Q: We’ve heard rumors that certain elements inside Microsoft use various open source applications, whether it’s Mozilla or whatever, just for testing.
Is there any truth to the rumor that Microsoft is developing its own version of Linux?

We have no plans to distribute Linux or to build a Microsoft distribution of Linux.

It is important to understand that there are Microsoft products that do ship open source technologies. And I want to be sure I’m not being disingenuous in my answer here.

Services for Unix ships with over 200 open source tools in it. I think 23 or 22 of them are GPL tools.
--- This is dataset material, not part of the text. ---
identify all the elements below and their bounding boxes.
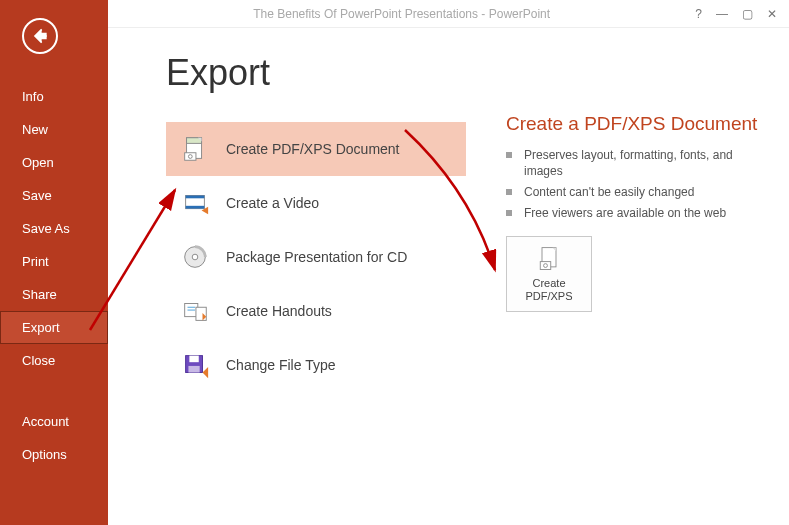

We’ve modified GCC and submitted those modifications back to the Free Software Foundation and assigned copyright to those [modifications] as per their policy to do that work.

Hotmail still has FreeBSD Unix systems that run their DNS boxes, because they were so highly customized to do that specific function. Before we acquired Hotmail, it didn’t make sense to do it, even though the rest of that infrastructure moved to Windows.

There are different groups that make use of open source in different ways. Heck, our first TCP/IP stack was BSD licensed. We’ve since rewritten it with our own stack. But that’s just one part of the picture.

The other part of the picture is that Microsoft Research works with universities all over the world. We’ve provided millions of dollars of grants all over the world to help move the state of the art forward.

Q: What are the terms of those grants?

That’s something we believe very strongly in. Ninety percent of those grants are unrestricted grants, which means that they can release that source code in any form that they see fit. We advocate public domain, because we believe that, from the university perspective, this is the optimal choice for releasing that code. People can then use it as they see fit, with no restrictions. Our second fallback is that we advocate use of the BSD license.

But there are people who are taking the research and doing it under other licenses. That’s their choice. We do not limit that, so I think there’s a broader element to this discussion in terms of our relationship to open source that has a much longer history than in just the past couple of years.